Wholesale prices increased in August as expected, marking the final inflation data point before the Federal Reserve’s anticipated interest rate cut. The Bureau of Labor Statistics reported that the producer price index, which measures the costs of goods and services received by producers, rose by 0.2% for the month, in line with the consensus estimate.
Excluding food and energy, the PPI increased by 0.3%, slightly higher than the consensus estimate of 0.2%. The core increase remained the same when trade services were excluded. On a 12-month basis, the headline PPI rose by 1.7%, while the annual rate was 3.3% when food, energy, and trade were excluded.
In other economic news, the Labor Department announced that initial filings for unemployment benefits totaled 230,000 for the week ending September 7, slightly higher than the previous period and above the estimated 225,000.

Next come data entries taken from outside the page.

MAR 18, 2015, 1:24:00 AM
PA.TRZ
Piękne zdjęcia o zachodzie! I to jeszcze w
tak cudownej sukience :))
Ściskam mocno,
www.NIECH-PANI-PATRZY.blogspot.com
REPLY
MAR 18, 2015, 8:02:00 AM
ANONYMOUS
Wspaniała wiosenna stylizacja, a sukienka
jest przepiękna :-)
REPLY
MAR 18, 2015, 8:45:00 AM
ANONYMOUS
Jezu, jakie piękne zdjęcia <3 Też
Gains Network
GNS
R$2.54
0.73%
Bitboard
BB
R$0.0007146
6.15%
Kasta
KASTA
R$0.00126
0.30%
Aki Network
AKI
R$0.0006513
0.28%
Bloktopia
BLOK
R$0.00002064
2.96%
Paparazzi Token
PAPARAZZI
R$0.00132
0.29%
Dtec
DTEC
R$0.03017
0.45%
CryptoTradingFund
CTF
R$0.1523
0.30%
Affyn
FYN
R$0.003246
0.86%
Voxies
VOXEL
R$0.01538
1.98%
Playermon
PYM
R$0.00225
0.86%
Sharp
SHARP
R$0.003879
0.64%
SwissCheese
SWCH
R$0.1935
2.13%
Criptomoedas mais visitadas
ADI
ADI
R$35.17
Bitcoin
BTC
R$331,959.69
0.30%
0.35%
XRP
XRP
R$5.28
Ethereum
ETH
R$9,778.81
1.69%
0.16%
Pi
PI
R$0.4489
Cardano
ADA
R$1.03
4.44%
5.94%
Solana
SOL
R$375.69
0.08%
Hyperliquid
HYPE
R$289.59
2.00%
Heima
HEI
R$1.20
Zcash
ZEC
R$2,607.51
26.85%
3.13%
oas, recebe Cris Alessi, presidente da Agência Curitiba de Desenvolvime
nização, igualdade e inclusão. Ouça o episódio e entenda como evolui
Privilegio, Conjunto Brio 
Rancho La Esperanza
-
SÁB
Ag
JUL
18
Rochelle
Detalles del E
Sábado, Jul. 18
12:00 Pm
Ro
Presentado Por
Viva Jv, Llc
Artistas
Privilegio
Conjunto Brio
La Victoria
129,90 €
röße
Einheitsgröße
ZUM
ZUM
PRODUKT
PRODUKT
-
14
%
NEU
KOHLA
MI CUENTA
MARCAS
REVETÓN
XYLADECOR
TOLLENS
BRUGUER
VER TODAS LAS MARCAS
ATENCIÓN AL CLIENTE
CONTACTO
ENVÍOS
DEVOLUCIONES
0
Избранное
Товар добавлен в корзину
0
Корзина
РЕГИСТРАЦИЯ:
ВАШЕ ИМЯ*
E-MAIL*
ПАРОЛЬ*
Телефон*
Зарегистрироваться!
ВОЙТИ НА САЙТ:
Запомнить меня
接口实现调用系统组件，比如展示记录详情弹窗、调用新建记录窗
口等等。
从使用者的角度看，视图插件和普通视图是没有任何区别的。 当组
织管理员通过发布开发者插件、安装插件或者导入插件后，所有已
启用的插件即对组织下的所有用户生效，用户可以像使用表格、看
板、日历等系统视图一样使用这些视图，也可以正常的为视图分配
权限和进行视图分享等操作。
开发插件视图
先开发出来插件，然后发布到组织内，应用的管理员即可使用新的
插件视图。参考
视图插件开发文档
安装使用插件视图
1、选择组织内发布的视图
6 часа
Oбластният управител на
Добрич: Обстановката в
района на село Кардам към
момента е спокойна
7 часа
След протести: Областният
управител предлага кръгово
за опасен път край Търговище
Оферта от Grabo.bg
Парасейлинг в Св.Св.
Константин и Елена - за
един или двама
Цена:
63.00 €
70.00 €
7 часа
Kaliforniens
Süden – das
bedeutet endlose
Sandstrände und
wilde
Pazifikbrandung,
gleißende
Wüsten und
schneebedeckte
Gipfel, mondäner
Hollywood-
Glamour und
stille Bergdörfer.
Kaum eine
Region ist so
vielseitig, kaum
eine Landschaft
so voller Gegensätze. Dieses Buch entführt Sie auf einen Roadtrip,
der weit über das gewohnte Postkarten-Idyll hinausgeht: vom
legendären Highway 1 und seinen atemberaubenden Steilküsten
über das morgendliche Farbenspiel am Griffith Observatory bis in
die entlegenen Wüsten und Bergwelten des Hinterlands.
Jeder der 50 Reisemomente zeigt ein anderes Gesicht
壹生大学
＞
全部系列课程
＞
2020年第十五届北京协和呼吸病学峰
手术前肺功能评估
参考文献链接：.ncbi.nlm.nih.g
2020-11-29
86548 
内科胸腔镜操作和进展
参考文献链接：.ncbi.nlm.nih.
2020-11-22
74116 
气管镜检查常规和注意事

Following the report, stock market futures showed little change, while Treasury yields mostly decreased. Services prices were a significant contributor to the PPI increase, with a 0.4% monthly rise driven by services excluding trade, transportation, and warehousing. Guestroom rental saw a substantial 4.8% increase, while goods prices remained flat for the month, reversing the 0.6% gain in July.

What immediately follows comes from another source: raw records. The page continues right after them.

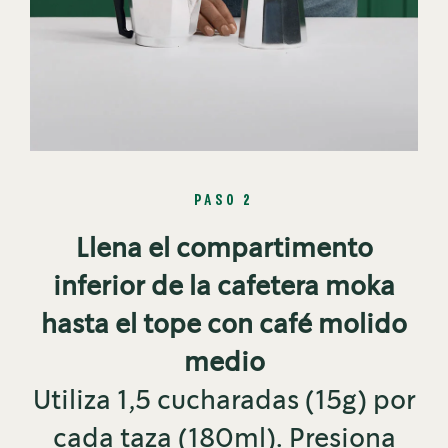
PASO 2
Llena el compartimento
inferior de la cafetera moka
hasta el tope con café molido
medio
Utiliza 1,5 cucharadas (15g) por
cada taza (180ml). Presiona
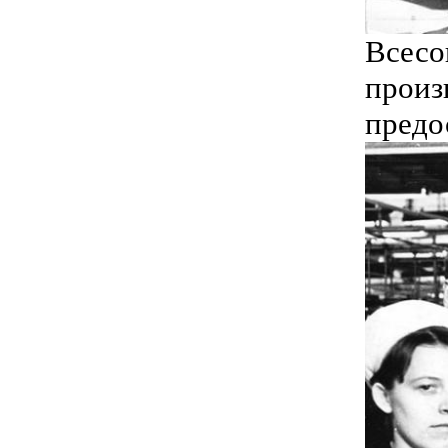
Всесо
произ
предо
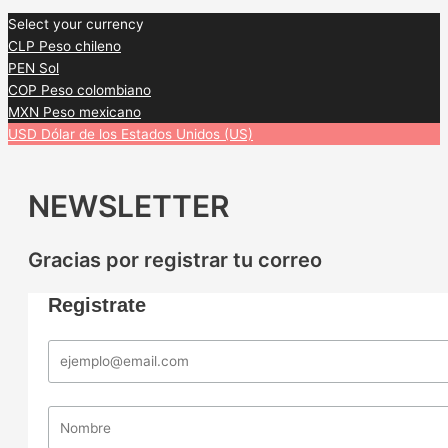
Select your currency
CLP
Peso chileno
PEN
Sol
COP
Peso colombiano
MXN
Peso mexicano
USD
Dólar de los Estados Unidos (US)
NEWSLETTER
Gracias por registrar tu correo
Registrate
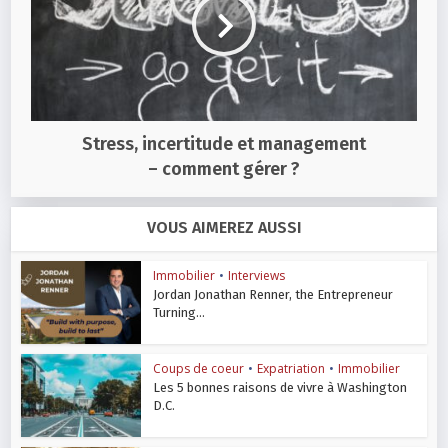
Stress, incertitude et management
– comment gérer ?
VOUS AIMEREZ AUSSI
Immobilier
•
Interviews
Jordan Jonathan Renner, the Entrepreneur
Turning...
Coups de coeur
•
Expatriation
•
Immobilier
Les 5 bonnes raisons de vivre à Washington
D.C.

The release followed a report by the BLS indicating a 0.2% increase in consumer prices for the month, in line with expectations. However, core prices rose by 0.3%, slightly higher than anticipated, primarily due to increased shelter-related expenses. On an annual basis, headline CPI inflation decreased to 2.5%, while core inflation remained at 3.2%.
Despite these reports, the Fed is expected to proceed with a quarter percentage point interest rate cut at the conclusion of its two-day policy meeting. The central bank’s current targeted overnight borrowing rate ranges between 5.25% and 5.5%.
Chris Larkin, managing director of trading and investing for E-Trade from Morgan Stanley, stated, “With PPI basically repeating yesterday’s CPI reading and jobless claims in line with expectations, the decks have been cleared for the Fed to kick off a rate-cutting cycle.” Market expectations lean towards an initial 0.25% cut, with discussions shifting towards the extent and pace of future rate reductions.
Recent data and statements from policymakers have influenced Wall Street to anticipate a traditional quarter-point rate cut rather than a more aggressive half-point reduction. Traders are looking ahead to a potential total reduction of one percentage point by the end of 2024, according to the CME Group’s FedWatch gauge.
Fed officials have recently focused on a slowing labor market, as indicated by the jobless claims report showing a slight increase in weekly claims over the past few months. Continuing claims edged higher to 1.85 million, up by 5,000 from the previous period.